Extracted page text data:
========================================================================
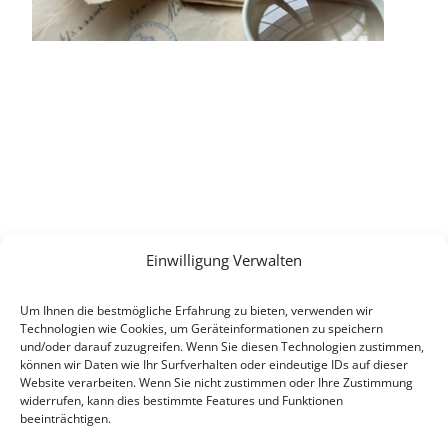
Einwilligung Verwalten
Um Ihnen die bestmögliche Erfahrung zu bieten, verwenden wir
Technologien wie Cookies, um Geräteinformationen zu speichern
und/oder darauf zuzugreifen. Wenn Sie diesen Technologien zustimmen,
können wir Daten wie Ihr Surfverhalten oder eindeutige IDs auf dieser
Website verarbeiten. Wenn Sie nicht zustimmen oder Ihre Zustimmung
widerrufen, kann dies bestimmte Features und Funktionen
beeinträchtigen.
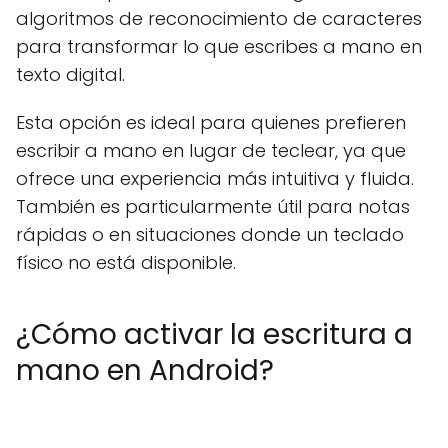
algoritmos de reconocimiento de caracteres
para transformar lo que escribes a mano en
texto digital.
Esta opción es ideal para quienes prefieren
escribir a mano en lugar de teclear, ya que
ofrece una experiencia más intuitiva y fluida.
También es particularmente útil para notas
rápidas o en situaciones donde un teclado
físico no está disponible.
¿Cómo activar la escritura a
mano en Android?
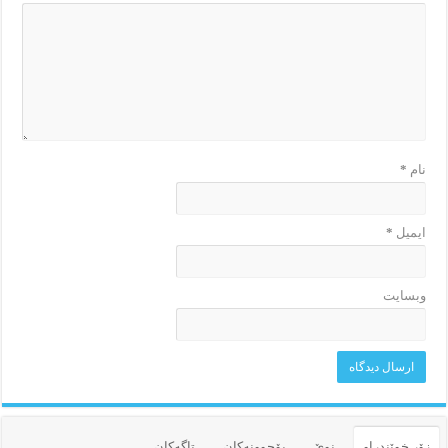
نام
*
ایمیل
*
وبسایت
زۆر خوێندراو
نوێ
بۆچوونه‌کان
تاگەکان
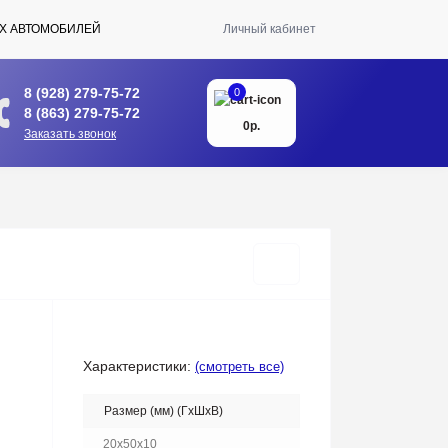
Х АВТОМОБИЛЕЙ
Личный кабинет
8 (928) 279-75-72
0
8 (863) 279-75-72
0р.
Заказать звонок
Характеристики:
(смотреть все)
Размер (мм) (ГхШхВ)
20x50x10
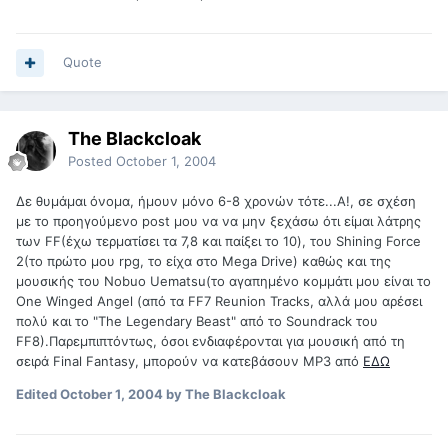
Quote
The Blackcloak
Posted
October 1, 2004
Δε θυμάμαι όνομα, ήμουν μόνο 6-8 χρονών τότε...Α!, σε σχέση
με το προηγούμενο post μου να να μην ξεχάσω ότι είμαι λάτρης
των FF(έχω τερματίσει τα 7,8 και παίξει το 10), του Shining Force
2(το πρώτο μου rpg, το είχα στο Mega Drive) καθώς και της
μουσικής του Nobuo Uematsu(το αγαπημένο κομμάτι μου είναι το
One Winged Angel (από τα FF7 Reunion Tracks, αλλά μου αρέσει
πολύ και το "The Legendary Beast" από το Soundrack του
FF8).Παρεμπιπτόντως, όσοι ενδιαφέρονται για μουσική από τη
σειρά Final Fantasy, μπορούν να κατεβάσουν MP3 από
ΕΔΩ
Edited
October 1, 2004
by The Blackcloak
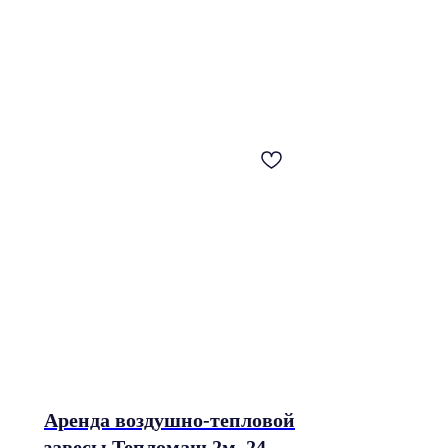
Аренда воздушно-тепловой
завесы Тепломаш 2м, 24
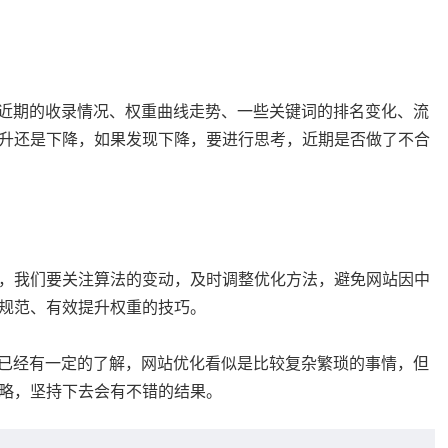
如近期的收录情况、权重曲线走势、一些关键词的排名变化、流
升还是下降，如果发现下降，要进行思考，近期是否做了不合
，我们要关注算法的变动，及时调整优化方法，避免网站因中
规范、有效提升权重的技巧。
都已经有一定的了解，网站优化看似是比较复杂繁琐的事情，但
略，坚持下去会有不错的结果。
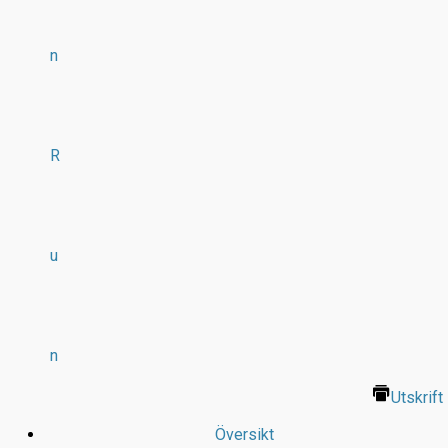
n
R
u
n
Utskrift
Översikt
========================================================================
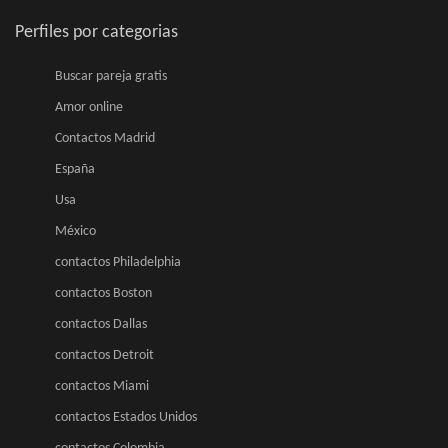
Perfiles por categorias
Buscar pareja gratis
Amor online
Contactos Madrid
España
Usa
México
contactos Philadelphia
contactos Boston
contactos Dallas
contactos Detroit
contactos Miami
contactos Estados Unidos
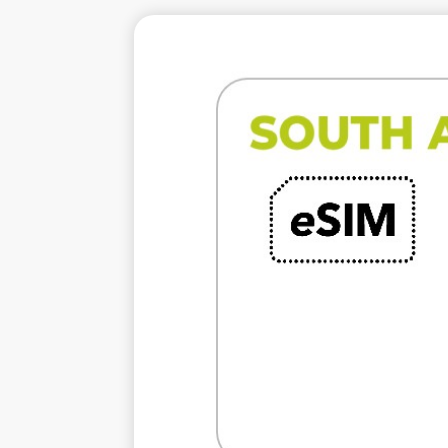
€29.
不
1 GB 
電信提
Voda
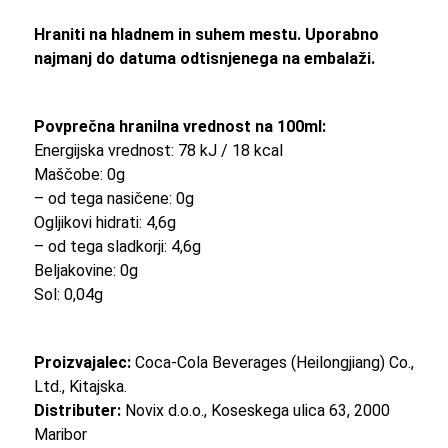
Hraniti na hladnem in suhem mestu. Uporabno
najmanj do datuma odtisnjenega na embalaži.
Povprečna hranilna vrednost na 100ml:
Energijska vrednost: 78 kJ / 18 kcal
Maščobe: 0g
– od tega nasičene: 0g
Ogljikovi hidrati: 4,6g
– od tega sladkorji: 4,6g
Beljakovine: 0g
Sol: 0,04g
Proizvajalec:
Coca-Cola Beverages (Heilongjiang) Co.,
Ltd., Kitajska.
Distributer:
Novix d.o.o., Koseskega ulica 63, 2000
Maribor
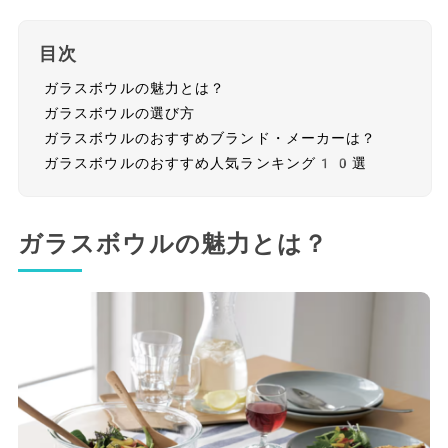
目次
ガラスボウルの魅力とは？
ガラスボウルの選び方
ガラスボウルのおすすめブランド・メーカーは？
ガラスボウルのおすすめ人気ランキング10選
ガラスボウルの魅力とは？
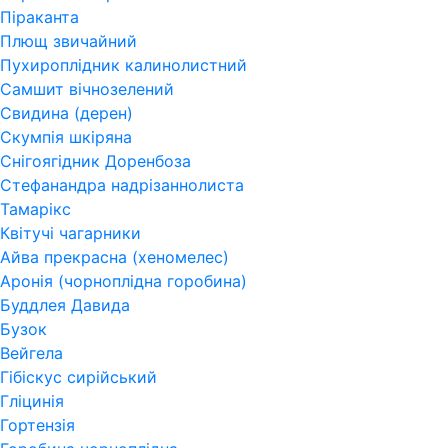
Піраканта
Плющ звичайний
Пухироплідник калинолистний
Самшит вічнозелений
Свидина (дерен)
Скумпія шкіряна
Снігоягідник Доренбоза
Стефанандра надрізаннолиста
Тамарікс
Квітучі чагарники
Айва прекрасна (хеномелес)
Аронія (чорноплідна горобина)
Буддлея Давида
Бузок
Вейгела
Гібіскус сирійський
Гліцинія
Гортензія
========================================================================
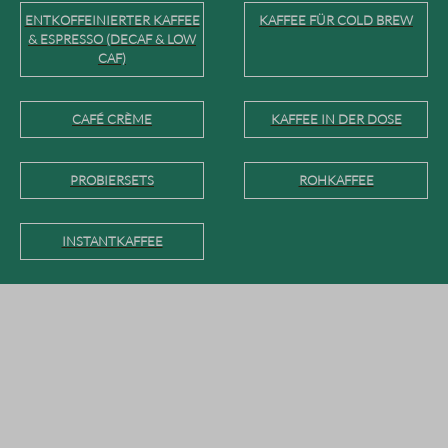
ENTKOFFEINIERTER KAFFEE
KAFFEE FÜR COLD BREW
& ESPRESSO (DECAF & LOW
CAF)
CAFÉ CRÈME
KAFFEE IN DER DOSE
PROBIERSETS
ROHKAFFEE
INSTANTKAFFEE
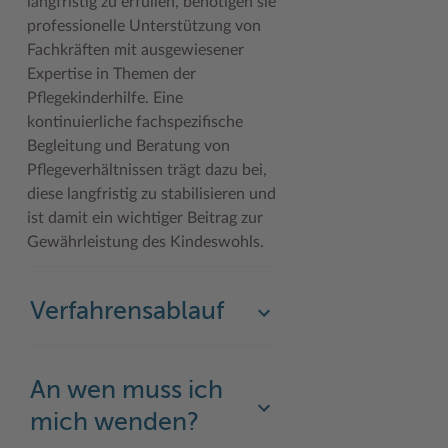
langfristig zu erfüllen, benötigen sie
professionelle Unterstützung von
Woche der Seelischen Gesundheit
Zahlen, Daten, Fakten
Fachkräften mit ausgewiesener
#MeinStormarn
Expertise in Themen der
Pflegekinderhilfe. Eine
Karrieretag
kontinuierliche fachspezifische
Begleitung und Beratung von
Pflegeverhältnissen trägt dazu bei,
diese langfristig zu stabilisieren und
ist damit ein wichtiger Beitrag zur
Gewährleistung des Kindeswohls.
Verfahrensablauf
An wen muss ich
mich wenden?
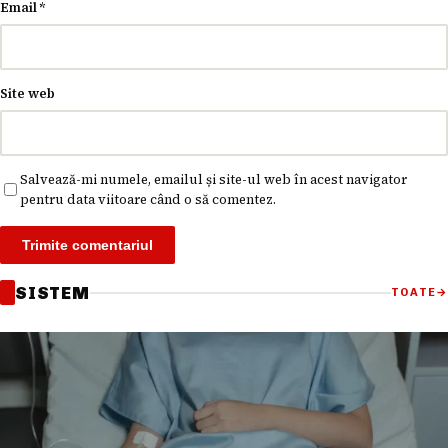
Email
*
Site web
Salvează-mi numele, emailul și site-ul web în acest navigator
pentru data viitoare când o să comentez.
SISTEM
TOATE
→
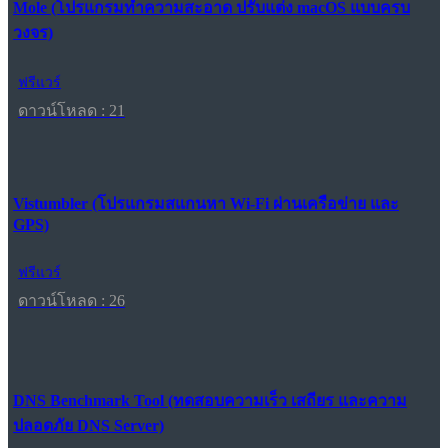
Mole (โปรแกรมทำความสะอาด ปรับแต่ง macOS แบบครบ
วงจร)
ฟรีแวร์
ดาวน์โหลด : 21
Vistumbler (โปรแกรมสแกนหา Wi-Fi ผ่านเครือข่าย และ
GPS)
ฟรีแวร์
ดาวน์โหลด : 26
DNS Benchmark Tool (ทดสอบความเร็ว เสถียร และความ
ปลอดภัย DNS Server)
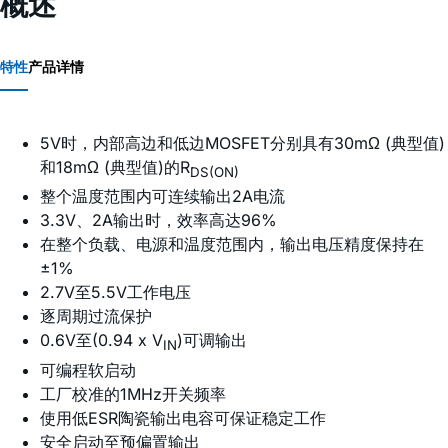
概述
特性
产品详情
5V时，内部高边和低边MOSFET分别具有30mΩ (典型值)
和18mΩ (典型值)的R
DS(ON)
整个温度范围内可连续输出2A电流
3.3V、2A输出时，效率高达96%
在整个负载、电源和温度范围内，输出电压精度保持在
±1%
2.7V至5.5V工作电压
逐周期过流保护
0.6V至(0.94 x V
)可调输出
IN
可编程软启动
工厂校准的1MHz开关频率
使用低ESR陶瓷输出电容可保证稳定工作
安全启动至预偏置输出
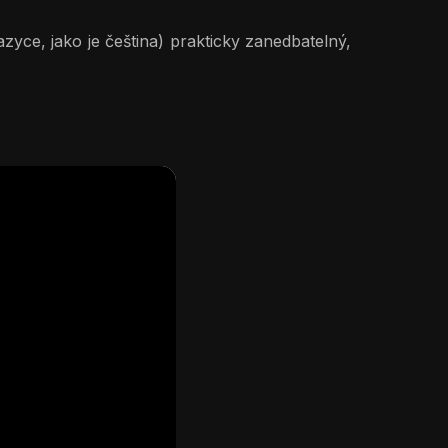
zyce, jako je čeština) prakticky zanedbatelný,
========================================================================
Every line in the records that holds the word "zustimmen" should be copied into the answer.

→ RESPONSE TO THIS TASK
und/oder darauf zuzugreifen. Wenn Sie diesen Technologien zustimmen,
Website verarbeiten. Wenn Sie nicht zustimmen oder Ihre Zustimmung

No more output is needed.